My goal was to be more conservative and collapse mostly in khugepaged instead
of page faults. But maybe some running per-thread statistics of hugepage lifetime
could work too...

> This is just one workload, and I saw some different profiles while
> playing around. But I've already invested more time in this today than I
> should have... :)

Again, thanks a lot!

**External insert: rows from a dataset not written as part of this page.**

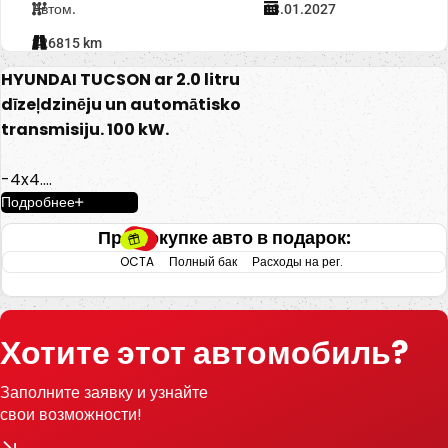
Автом.
13.01.2027
226815 km
HYUNDAI TUCSON ar 2.0 litru
dīzeļdzinēju un automātisko
transmisiju. 100 kW.
-4x4.
Подробнее
-Auto hold.
-Elektriski vadāmi logi.
При покупке авто в подарок:
-El. regulējami spoguļi.
OCTA
Полный бак
Расходы на рег.
-Gaisa kondicionieris.
-Klimatkontrole.
-Radio/AUX/CD.
Хотите этот автомобиль?
-Multifunkcionāla stūre.
-Vieglmetāla diski.
Заполните заявку и узнайте
-Kruīzkontrole.
свои возможности!
-Aizmugurējie parkingsensori.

If you find some more time, could you please also quickly
try how this workload looks like when THP's are enabled but page fault
compaction disabled completely by:

echo never > /sys/kernel/mm/transparent_hugepage/defrag

After LSF/MM I might be interested in how to reproduce this locally to use as a
testcase...

> BTW, parallel process exits with large shared mappings isn't
> particularly fun:
>
> 80.09% postgres [kernel.kallsyms] [k] _raw_spin_lock_irqsave
> |
> --- _raw_spin_lock_irqsave
> |
> |--99.97%-- pagevec_lru_move_fn
> | |
> | |--65.51%-- activate_page

Hm at first sight it seems odd that page activation would be useful to do when
pages are being unmapped. But I'm not that familiar with this area...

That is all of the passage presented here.